Addressing common questions about COVID-19 vaccines
CDC has also provided responses to address other common questions and concerns patients have about COVID-19 vaccines.14 The rapid process of COVID-19 vaccine development has been identified as a key concern. Clinicians should share data with patients in a digestible format that considers patients’ health literacy. Explain what makes the development process rigorous and safe, but keep the information simple and high level. Share with patients that millions of people in the United States and around the world have received COVID-19 vaccines and that these vaccines have undergone the most intensive safety monitoring in U.S. history.

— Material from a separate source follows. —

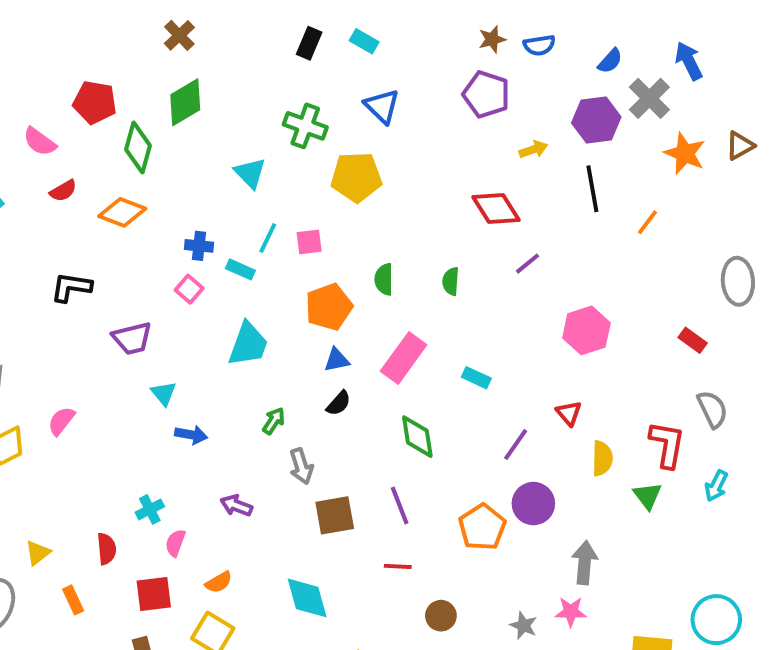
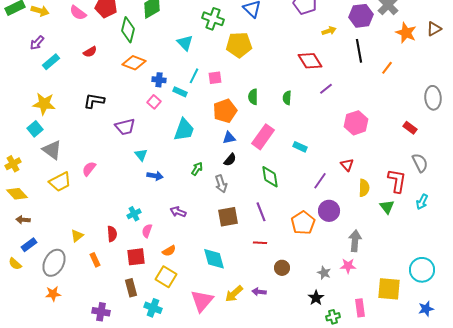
pink semicircle: (40, 142) -> (78, 13), moved
orange diamond: (122, 212) -> (134, 63), moved
gray arrow: (301, 466) -> (221, 184), moved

Another common question involves natural immunity versus vaccine immunity. Clinicians can help patients understand that although getting COVID-19 may offer some natural protection, how long this protection lasts is not known.14 Inform patients that the risks of severe illness and death from COVID-19 far outweigh any benefits of natural immunity.
CDC recommends that clinicians discuss potential adverse effects from vaccination proactively with patients, as COVID-19 vaccines are reactogenic and patients are likely to have some adverse effects, especially after the second dose.14 Patients may confuse these adverse effects with COVID-19 symptoms or worry the vaccine gave them COVID-19. Clinicians should have an open and honest discussion with patients about potential adverse effects so patients have realistic expectations and can plan accordingly.
Emphasize that adverse effects are “normal signs your body is building protection against COVID-19” and that “these side effects are generally short-lived.” Stress the importance of returning for the second dose even if adverse effects occurred after the initial injection. Also, it is important to be transparent with patients that long-term adverse effects may not be known but that CDC and FDA are continuing to monitor vaccine safety to make sure any long-term adverse effects are identified.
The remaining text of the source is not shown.